# 2018 LT Service Charging System



## FergusonMisfit (May 9, 2018)

Anybody Run into charging system service light showing up? This morning when I left for work the "Service Charging System" notice came up on the DIC and the battery light popped up. After a string of curses I drove to the end of my long driveway and it went off. Figured I left the door cracked and maybe voltage had dropped, so I went about my business.

My drive to work is roughly 76 Miles about 2 miles from work it came back on, cruise set to 65 no AC running as it was cool. check voltage, it says 12.5. I make it to work shut it off, grab a voltmeter and check voltage at battery, 12.49, Fire it up and DIC is showing 12.1. I turn accessories on A/C, Stereo, Lights, It drops down below 11. Shut them off and she comes back up to 12.1, revving makes no difference in voltage.

Now a bit about the car
Purchased in 2019
Just Under 95k miles on it
All regular maintenance done by yours truly
Has never had a single issue outside of replacing Evap Vent solenoid as the pigtail magically got ripped off

My assumption Is the battery is about 5 years old, and although AGM, the auto stop system isn't exactly easy on them.
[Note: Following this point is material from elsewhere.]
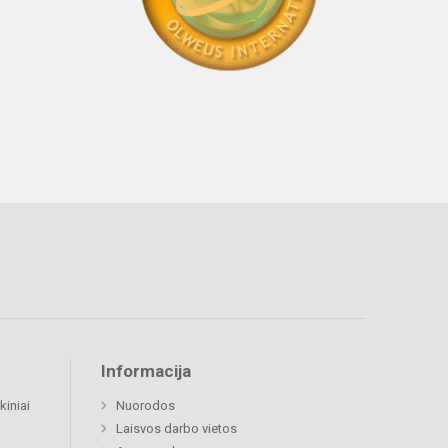
Informacija
kiniai
Nuorodos
Laisvos darbo vietos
Maybe its on its way out.
At the same time, at almost 95k its just as likely an alternator could be on its way out. My forearms are a bit on the thick side but I plan on squeezing them in to check output during lunch today.
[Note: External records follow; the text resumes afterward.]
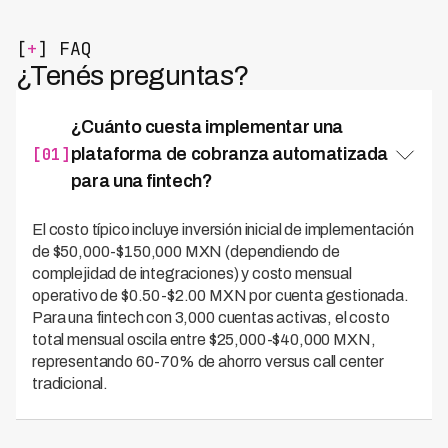
[
+
] FAQ
¿Tenés preguntas?
¿Cuánto cuesta implementar una
[01]
plataforma de cobranza automatizada
para una fintech?
El costo típico incluye inversión inicial de implementación
de $50,000-$150,000 MXN (dependiendo de
complejidad de integraciones) y costo mensual
operativo de $0.50-$2.00 MXN por cuenta gestionada.
Para una fintech con 3,000 cuentas activas, el costo
total mensual oscila entre $25,000-$40,000 MXN,
representando 60-70% de ahorro versus call center
tradicional.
Just wondering if anyone can shed light on how much computer controlled charging there is? I'm aware of the adaptive charging but I wasn't sure how much of that information is passed onto the driver? Is it normal for the DIC voltage to not fluctuate during an increase in engine rpms? Its kind of hard to rev while holding leads on the battery.


----------



## FergusonMisfit (May 9, 2018)

Ran up to the autoparts store and had a charging system test done, battery tested fine, Alternator showed no voltage. Checked the fuses in in the battery compartment, they were fine. Gonna throw an alternator at it and see if it sticks. Goodbye 300 bones!


----------



## jblackburn (Apr 14, 2012)

Yep, your description in the first one definitely sounded like the alternator wasn't even charging. First one I've seen fail on a Gen 2.


----------